Sam Worthington e Zoe Saldana, i Navi’i, Project 880, e quell’assalto (respinto) della Disney,

L'inizio di tutto.

ROMA – A volte basta poco perché un film lasci il segno nella storia del cinema. Può riuscirci grazie ad una scena memorabile o con un’interpretazione da sogno. Poi c’è chi decide di osare prendendosi un posto nella storia entrando direttamente dalla porta principale. Avatar di James Cameron fece esattamente questo: divenne memorabile in un batter d’occhio.

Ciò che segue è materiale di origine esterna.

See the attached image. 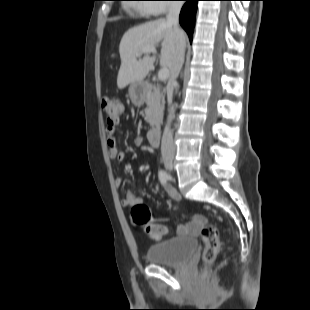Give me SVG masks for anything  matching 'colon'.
<instances>
[{
  "label": "colon",
  "instance_id": "5ec220e1",
  "mask_svg": "<svg viewBox=\"0 0 310 310\" xmlns=\"http://www.w3.org/2000/svg\"><path fill=\"white\" fill-rule=\"evenodd\" d=\"M101 106L107 117L108 125L116 126L123 109L121 102L116 98L105 97L102 99ZM131 218L136 225H146L153 220L149 208L141 203L132 206ZM201 237L204 243L203 259L206 263H212L217 258L220 249V238L217 227L213 224H202Z\"/></svg>",
  "mask_w": 310,
  "mask_h": 310
}]
</instances>
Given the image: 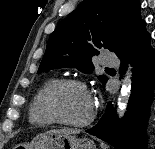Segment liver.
I'll return each mask as SVG.
<instances>
[{"label":"liver","mask_w":155,"mask_h":149,"mask_svg":"<svg viewBox=\"0 0 155 149\" xmlns=\"http://www.w3.org/2000/svg\"><path fill=\"white\" fill-rule=\"evenodd\" d=\"M50 132H57V133H65V134L76 135V134L80 133V130L65 128V129H60V130H52Z\"/></svg>","instance_id":"1"}]
</instances>
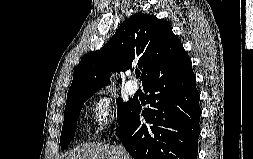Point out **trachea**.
Returning a JSON list of instances; mask_svg holds the SVG:
<instances>
[{
    "mask_svg": "<svg viewBox=\"0 0 253 159\" xmlns=\"http://www.w3.org/2000/svg\"><path fill=\"white\" fill-rule=\"evenodd\" d=\"M135 74H136L137 77H139L140 76V71L139 70L135 71Z\"/></svg>",
    "mask_w": 253,
    "mask_h": 159,
    "instance_id": "obj_1",
    "label": "trachea"
}]
</instances>
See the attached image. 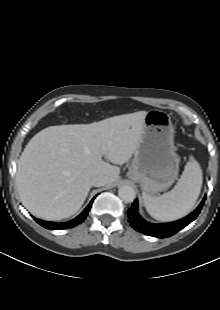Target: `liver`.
Returning <instances> with one entry per match:
<instances>
[{"instance_id":"6515ba94","label":"liver","mask_w":220,"mask_h":310,"mask_svg":"<svg viewBox=\"0 0 220 310\" xmlns=\"http://www.w3.org/2000/svg\"><path fill=\"white\" fill-rule=\"evenodd\" d=\"M146 111L91 124L58 125L38 132L18 161L16 186L34 216L60 220L83 205L95 175L118 178L140 142ZM113 163L111 165L102 157Z\"/></svg>"}]
</instances>
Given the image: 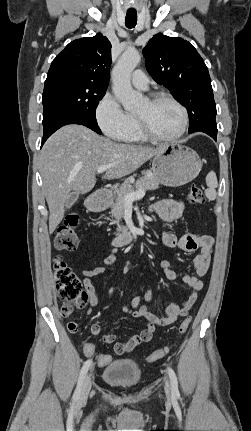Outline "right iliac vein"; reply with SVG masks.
I'll list each match as a JSON object with an SVG mask.
<instances>
[{"instance_id":"obj_1","label":"right iliac vein","mask_w":251,"mask_h":431,"mask_svg":"<svg viewBox=\"0 0 251 431\" xmlns=\"http://www.w3.org/2000/svg\"><path fill=\"white\" fill-rule=\"evenodd\" d=\"M91 386H92L91 375L88 374L83 381L81 393L79 396L80 402H84L87 400L89 392L91 390Z\"/></svg>"}]
</instances>
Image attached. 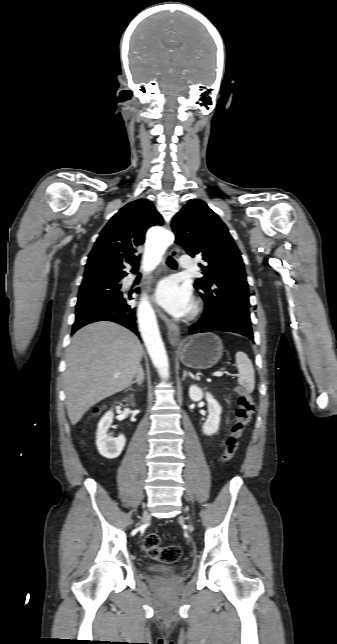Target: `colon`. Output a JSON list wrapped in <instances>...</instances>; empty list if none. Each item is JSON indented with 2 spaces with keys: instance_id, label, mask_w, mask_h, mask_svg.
Returning a JSON list of instances; mask_svg holds the SVG:
<instances>
[{
  "instance_id": "obj_1",
  "label": "colon",
  "mask_w": 337,
  "mask_h": 644,
  "mask_svg": "<svg viewBox=\"0 0 337 644\" xmlns=\"http://www.w3.org/2000/svg\"><path fill=\"white\" fill-rule=\"evenodd\" d=\"M236 391L238 398L235 421L231 426L230 434L225 442L222 454V460L224 462H229L234 457L242 432L255 411V402L251 395L241 387H238ZM100 410L96 409L95 414H98ZM143 548L151 558L168 564L177 562L182 554V550L178 545L160 546V536L156 532L148 533L145 536Z\"/></svg>"
}]
</instances>
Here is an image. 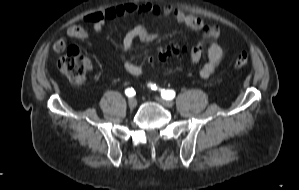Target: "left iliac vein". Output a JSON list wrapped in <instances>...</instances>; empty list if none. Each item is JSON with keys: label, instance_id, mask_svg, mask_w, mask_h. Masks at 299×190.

E non soltanto per la pionieristica tecnica 3D (Reality Camera System) con cui è stato girato – tecnica sviluppata dallo stesso Cameron con cui simulare lo sguardo umano in un gioco di prospettive leggermente diverse attraverso due cineprese – Avatar è il più grande incasso della storia, di tutti i tempi, e lo è da almeno dieci anni. Certo è un titolo mellifluo, ma ci sono (ad oggi) 2.847.397.339 di buone ragioni (e di dollari) per cui il kolossal fantascientifico di Cameron è da prendere in seria considerazione.

Benvenuti su Pandora

Tornato in auge nel 2019 dopo la rincorsa al botteghino di Avengers: Endgame (a cui Avatar ha prontamente risposto nel 2021 grazie ad una ri-distribuzione ad hoc nel sempre florido e ricco mercato cinese) e nuovamente sulla cresta dell’onda grazie all’attesissimo primo dei quattro sequel in programma da qui al 2028 (Avatar – La via dell’acqua) arrivato finalmente al cinema dopo oltre dieci anni di attesa, c’è in realtà tanto altro da raccontare a proposito di Avatar (lo trovate su CHILI), o di quello che Cameron ebbe romanticamente a definire come «Un totale tuffo nell’ignoto. Come gettarsi da un dirupo nel buio con indosso soltanto un paracadute: è divertente essere al limite e sapere che stai facendo qualcosa che nessuno ha mai fatto prima», facciamo un passo indietro però, esattamente fino al 1994.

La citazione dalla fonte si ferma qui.